### Data items

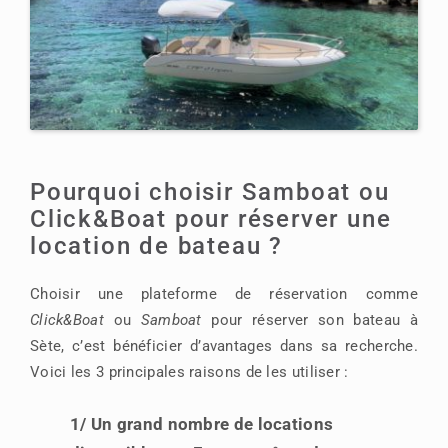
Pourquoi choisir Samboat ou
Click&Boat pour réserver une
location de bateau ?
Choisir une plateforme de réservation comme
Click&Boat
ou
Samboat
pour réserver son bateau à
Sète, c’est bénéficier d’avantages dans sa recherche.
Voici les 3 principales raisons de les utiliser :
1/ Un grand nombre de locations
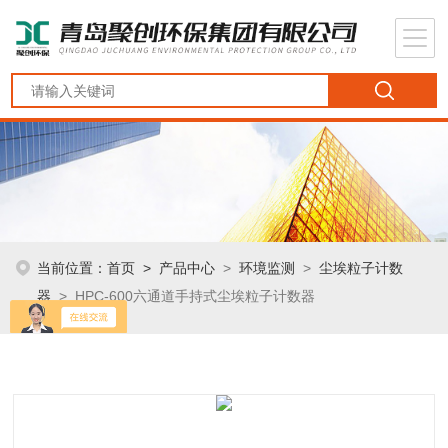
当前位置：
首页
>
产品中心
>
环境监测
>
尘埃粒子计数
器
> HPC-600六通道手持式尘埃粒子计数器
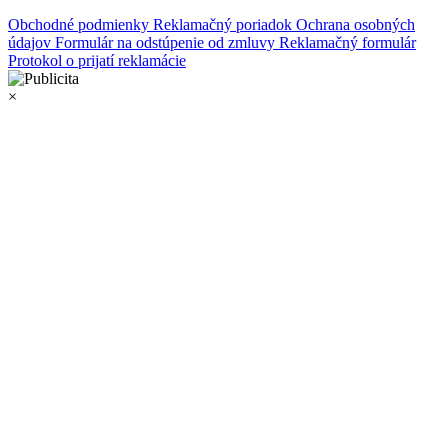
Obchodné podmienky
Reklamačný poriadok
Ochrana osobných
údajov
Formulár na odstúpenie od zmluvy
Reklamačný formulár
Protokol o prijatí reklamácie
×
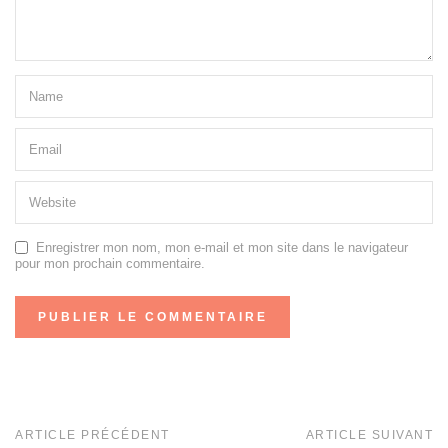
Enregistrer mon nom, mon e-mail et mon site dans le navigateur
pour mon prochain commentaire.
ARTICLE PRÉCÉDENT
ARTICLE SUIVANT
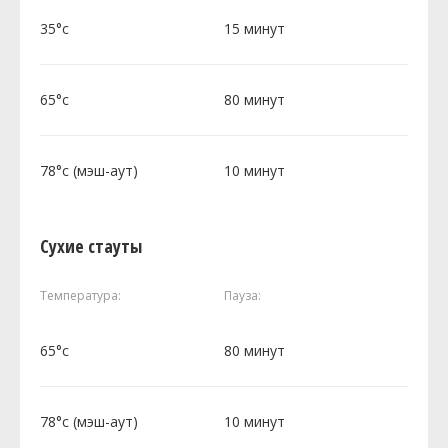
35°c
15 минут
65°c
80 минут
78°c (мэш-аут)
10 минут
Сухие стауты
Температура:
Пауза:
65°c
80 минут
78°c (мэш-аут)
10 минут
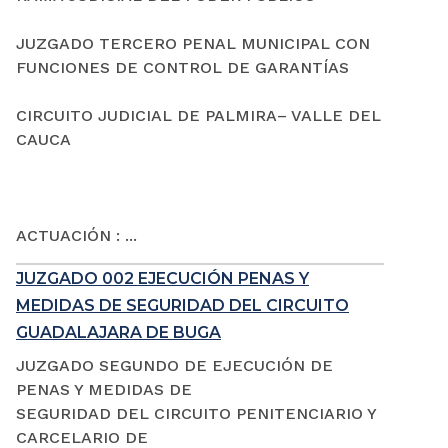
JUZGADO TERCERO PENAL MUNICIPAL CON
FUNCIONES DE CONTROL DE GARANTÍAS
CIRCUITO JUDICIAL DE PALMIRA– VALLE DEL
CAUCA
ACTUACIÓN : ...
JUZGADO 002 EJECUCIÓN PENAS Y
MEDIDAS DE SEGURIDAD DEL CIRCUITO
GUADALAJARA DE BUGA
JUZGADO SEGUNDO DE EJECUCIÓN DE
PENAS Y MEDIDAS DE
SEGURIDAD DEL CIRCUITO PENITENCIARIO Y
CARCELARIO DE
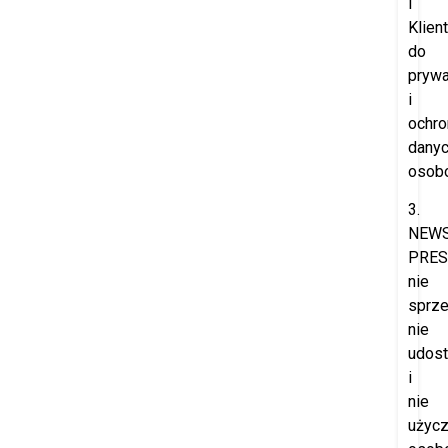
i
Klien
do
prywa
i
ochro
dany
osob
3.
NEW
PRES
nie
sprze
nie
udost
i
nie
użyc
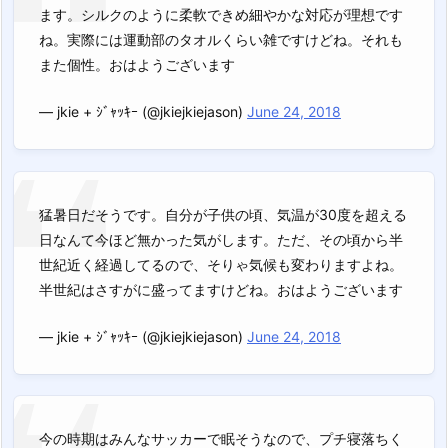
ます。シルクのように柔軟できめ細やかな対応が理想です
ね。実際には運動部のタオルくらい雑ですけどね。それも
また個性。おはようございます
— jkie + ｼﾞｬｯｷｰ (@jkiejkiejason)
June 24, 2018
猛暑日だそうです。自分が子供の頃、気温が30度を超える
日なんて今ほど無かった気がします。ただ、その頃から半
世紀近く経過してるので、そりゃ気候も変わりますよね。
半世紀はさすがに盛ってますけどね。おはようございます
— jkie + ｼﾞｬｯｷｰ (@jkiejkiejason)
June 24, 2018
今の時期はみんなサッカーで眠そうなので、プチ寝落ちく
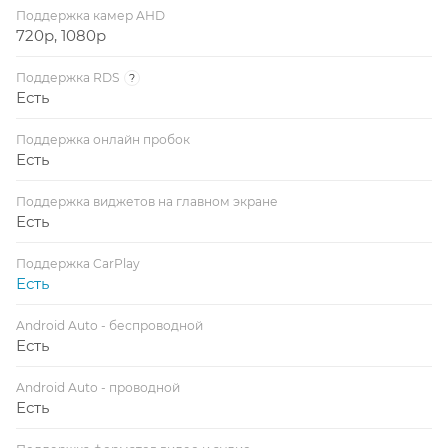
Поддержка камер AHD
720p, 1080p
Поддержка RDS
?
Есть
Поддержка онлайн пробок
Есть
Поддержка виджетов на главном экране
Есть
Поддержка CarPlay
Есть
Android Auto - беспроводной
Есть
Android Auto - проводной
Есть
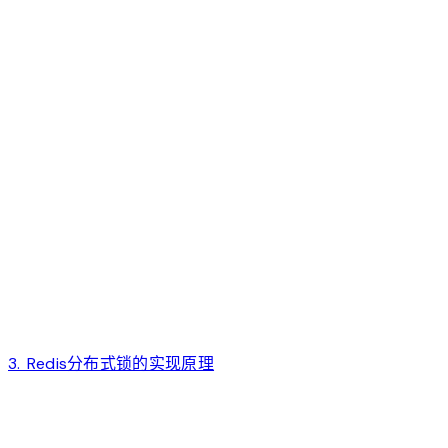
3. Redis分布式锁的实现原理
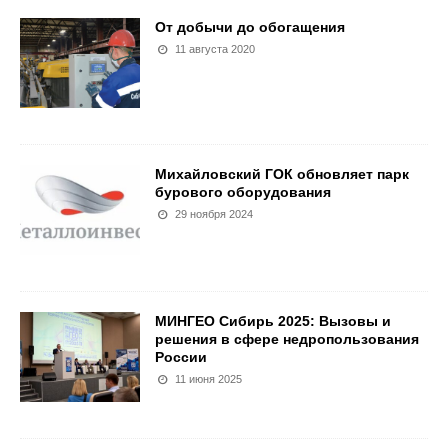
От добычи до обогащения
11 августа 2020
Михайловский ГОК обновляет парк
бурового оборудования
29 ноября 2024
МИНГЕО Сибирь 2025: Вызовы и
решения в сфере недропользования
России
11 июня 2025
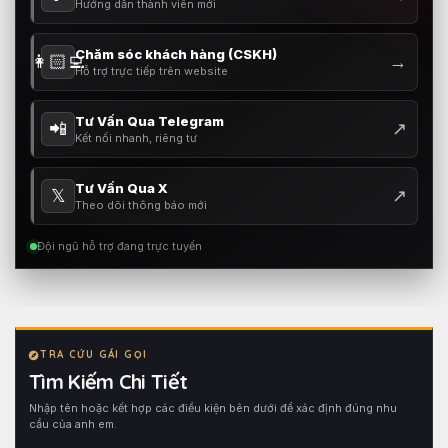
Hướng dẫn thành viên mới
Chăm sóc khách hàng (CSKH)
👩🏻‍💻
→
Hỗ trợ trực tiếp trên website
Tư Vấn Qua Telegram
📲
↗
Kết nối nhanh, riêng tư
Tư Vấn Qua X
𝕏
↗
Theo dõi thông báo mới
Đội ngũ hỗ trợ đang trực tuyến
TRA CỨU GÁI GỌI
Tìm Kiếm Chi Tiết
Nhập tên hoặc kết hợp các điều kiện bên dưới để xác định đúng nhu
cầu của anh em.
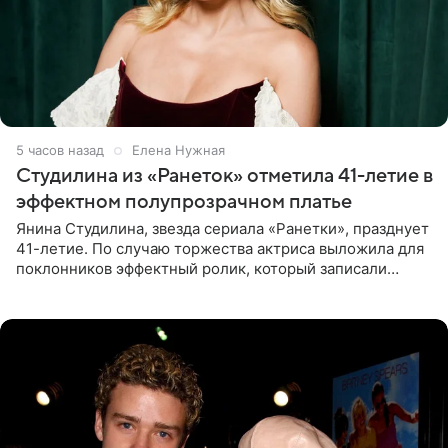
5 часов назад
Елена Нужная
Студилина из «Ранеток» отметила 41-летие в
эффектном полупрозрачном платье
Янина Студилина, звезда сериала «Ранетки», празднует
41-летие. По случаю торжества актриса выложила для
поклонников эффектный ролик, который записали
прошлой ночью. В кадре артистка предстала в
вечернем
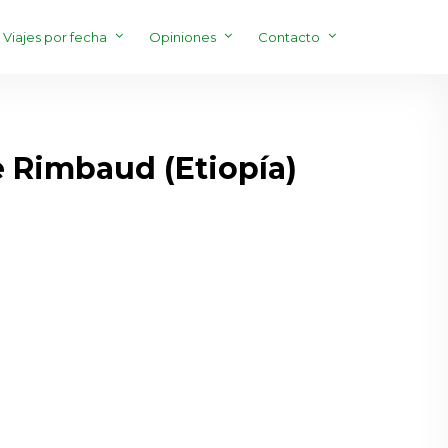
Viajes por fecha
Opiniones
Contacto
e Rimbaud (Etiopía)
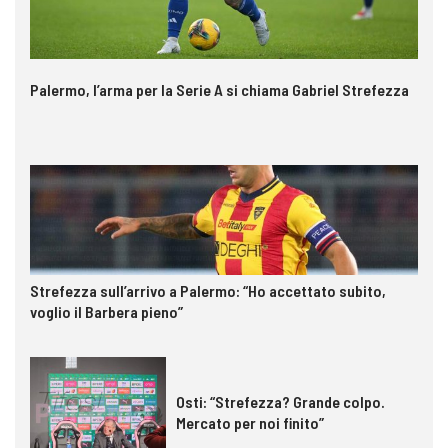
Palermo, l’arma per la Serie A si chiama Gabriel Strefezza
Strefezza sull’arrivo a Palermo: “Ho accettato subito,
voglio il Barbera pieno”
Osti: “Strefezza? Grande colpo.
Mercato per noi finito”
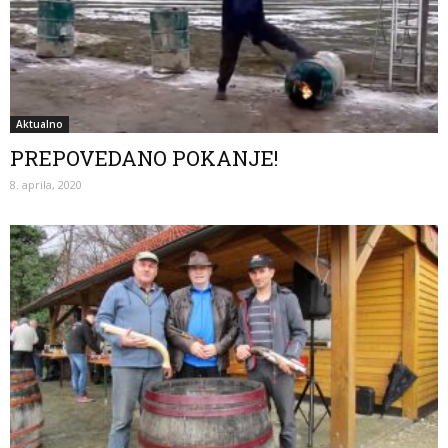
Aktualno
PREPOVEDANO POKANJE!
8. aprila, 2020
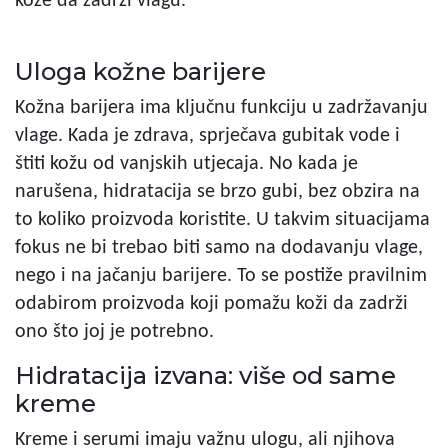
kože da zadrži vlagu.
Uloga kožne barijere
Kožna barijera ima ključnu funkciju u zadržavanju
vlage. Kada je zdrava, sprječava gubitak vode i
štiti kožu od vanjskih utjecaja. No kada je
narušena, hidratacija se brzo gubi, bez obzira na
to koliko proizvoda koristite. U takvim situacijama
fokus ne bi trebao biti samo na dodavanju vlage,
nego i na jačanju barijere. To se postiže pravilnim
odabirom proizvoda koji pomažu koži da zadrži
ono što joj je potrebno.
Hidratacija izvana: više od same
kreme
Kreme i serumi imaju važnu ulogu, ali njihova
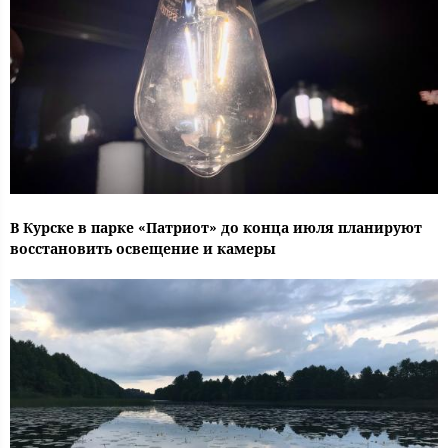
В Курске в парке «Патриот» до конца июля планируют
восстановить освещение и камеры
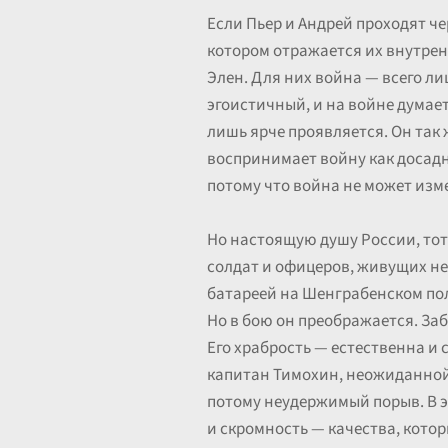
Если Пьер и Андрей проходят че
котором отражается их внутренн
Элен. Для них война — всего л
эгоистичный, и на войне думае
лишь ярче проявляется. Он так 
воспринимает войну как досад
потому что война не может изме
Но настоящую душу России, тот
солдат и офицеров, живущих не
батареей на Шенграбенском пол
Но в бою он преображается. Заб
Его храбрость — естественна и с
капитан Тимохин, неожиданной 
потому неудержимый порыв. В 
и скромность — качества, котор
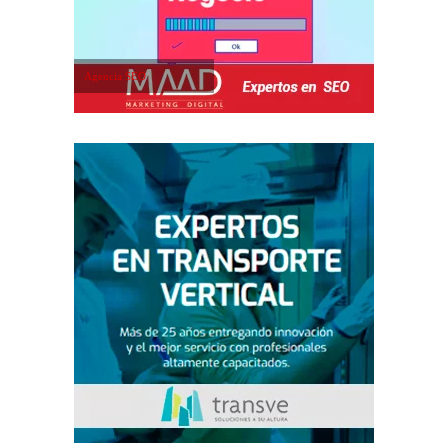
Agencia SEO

### ASSIGNMENT
Return every record exactly. Pictures stay out.

### EXPECTED ANSWER
Pourquoi choisir Samboat ou
Click&Boat pour réserver une
location de bateau ?
Choisir une plateforme de réservation comme
Click&Boat
ou
Samboat
pour réserver son bateau à
Sète, c’est bénéficier d’avantages dans sa recherche.
Voici les 3 principales raisons de les utiliser :
1/ Un grand nombre de locations
当前位置：
首页
>
产品中心
>
环境监测
>
尘埃粒子计数
器
> HPC-600六通道手持式尘埃粒子计数器
Obchodné podmienky
Reklamačný poriadok
Ochrana osobných
údajov
Formulár na odstúpenie od zmluvy
Reklamačný formulár
Protokol o prijatí reklamácie
×
Enregistrer mon nom, mon e-mail et mon site dans le navigateur
pour mon prochain commentaire.
ARTICLE PRÉCÉDENT
ARTICLE SUIVANT
35°c
15 минут
65°c
80 минут
78°c (мэш-аут)
10 минут
Сухие стауты
Температура:
Пауза:
65°c
80 минут
78°c (мэш-аут)
10 минут
JUZGADO TERCERO PENAL MUNICIPAL CON
FUNCIONES DE CONTROL DE GARANTÍAS
CIRCUITO JUDICIAL DE PALMIRA– VALLE DEL
CAUCA
ACTUACIÓN : ...
JUZGADO 002 EJECUCIÓN PENAS Y
MEDIDAS DE SEGURIDAD DEL CIRCUITO
GUADALAJARA DE BUGA
JUZGADO SEGUNDO DE EJECUCIÓN DE
PENAS Y MEDIDAS DE
SEGURIDAD DEL CIRCUITO PENITENCIARIO Y
CARCELARIO DE
i
Klien
do
prywa
i
ochro
dany
osob
3.
NEW
PRES
nie
sprze
nie
udost
i
nie
użyc
ます。シルクのように柔軟できめ細やかな対応が理想です
ね。実際には運動部のタオルくらい雑ですけどね。それも
また個性。おはようございます
— jkie + ｼﾞｬｯｷｰ (@jkiejkiejason)
June 24, 2018
猛暑日だそうです。自分が子供の頃、気温が30度を超える
日なんて今ほど無かった気がします。ただ、その頃から半
世紀近く経過してるので、そりゃ気候も変わりますよね。
半世紀はさすがに盛ってますけどね。おはようございます
— jkie + ｼﾞｬｯｷｰ (@jkiejkiejason)
June 24, 2018
今の時期はみんなサッカーで眠そうなので、プチ寝落ちく
Поддержка камер AHD
720p, 1080p
Поддержка RDS
?
Есть
Поддержка онлайн пробок
Есть
Поддержка виджетов на главном экране
Есть
Поддержка CarPlay
Есть
Android Auto - беспроводной
Есть
Android Auto - проводной
Есть
3. Redis分布式锁的实现原理
От добычи до обогащения
11 августа 2020
Михайловский ГОК обновляет парк
бурового оборудования
29 ноября 2024
МИНГЕО Сибирь 2025: Вызовы и
решения в сфере недропользования
России
11 июня 2025
Hướng dẫn thành viên mới
Chăm sóc khách hàng (CSKH)
👩🏻‍💻
→
Hỗ trợ trực tiếp trên website
Tư Vấn Qua Telegram
📲
↗
Kết nối nhanh, riêng tư
Tư Vấn Qua X
𝕏
↗
Theo dõi thông báo mới
Đội ngũ hỗ trợ đang trực tuyến
TRA CỨU GÁI GỌI
Tìm Kiếm Chi Tiết
Nhập tên hoặc kết hợp các điều kiện bên dưới để xác định đúng nhu
cầu của anh em.
5 часов назад
Елена Нужная
Студилина из «Ранеток» отметила 41-летие в
эффектном полупрозрачном платье
Янина Студилина, звезда сериала «Ранетки», празднует
41-летие. По случаю торжества актриса выложила для
поклонников эффектный ролик, который записали
прошлой ночью. В кадре артистка предстала в
вечернем
Viajes por fecha
Opiniones
Contacto
e Rimbaud (Etiopía)
Palermo, l’arma per la Serie A si chiama Gabriel Strefezza
Strefezza sull’arrivo a Palermo: “Ho accettato subito,
voglio il Barbera pieno”
Osti: “Strefezza? Grande colpo.
Mercato per noi finito”
Aktualno
PREPOVEDANO POKANJE!
8. aprila, 2020
kože da zadrži vlagu.
Uloga kožne barijere
Kožna barijera ima ključnu funkciju u zadržavanju
vlage. Kada je zdrava, sprječava gubitak vode i
štiti kožu od vanjskih utjecaja. No kada je
narušena, hidratacija se brzo gubi, bez obzira na
to koliko proizvoda koristite. U takvim situacijama
fokus ne bi trebao biti samo na dodavanju vlage,
nego i na jačanju barijere. To se postiže pravilnim
odabirom proizvoda koji pomažu koži da zadrži
ono što joj je potrebno.
Hidratacija izvana: više od same
kreme
Kreme i serumi imaju važnu ulogu, ali njihova
В Курске в парке «Патриот» до конца июля планируют
восстановить освещение и камеры
Если Пьер и Андрей проходят че
котором отражается их внутренн
Элен. Для них война — всего л
эгоистичный, и на войне думае
лишь ярче проявляется. Он так 
воспринимает войну как досад
потому что война не может изме
Но настоящую душу России, тот
солдат и офицеров, живущих не
батареей на Шенграбенском пол
Но в бою он преображается. Заб
Его храбрость — естественна и с
капитан Тимохин, неожиданной 
потому неудержимый порыв. В 
и скромность — качества, котор
Agencia SEO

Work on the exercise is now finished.